***** Task input

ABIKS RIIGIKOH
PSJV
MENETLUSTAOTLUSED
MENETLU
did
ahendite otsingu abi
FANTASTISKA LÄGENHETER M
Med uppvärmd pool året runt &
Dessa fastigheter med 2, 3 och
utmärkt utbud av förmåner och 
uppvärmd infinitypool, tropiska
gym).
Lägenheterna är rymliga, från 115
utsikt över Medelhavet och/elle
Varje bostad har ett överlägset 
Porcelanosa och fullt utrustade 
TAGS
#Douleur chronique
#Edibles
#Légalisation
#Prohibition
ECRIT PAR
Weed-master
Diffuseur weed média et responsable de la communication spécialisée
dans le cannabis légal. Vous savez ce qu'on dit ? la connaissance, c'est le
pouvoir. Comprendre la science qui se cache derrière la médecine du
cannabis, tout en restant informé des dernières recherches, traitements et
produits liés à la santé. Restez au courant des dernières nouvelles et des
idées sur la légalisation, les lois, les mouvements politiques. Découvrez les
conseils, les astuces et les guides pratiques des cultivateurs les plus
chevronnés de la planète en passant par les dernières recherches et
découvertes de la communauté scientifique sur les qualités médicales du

**********
***** Task input

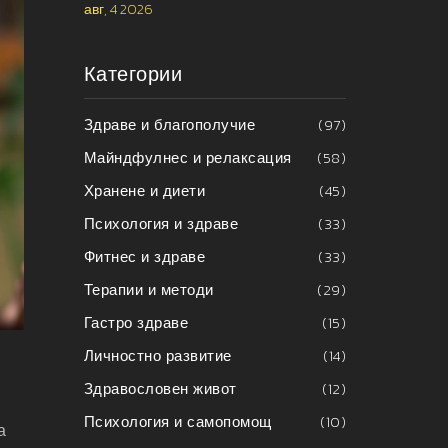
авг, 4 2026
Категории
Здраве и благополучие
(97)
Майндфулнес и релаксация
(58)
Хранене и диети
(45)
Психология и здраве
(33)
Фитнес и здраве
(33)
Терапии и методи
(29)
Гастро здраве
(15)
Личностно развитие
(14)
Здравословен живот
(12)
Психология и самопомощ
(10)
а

**********

- **Goal of the exercise**
Lines of the listing above that include the string "recherches" should each be copied.

- **Answer to this problem**
cannabis, tout en restant informé des dernières recherches, traitements et
chevronnés de la planète en passant par les dernières recherches et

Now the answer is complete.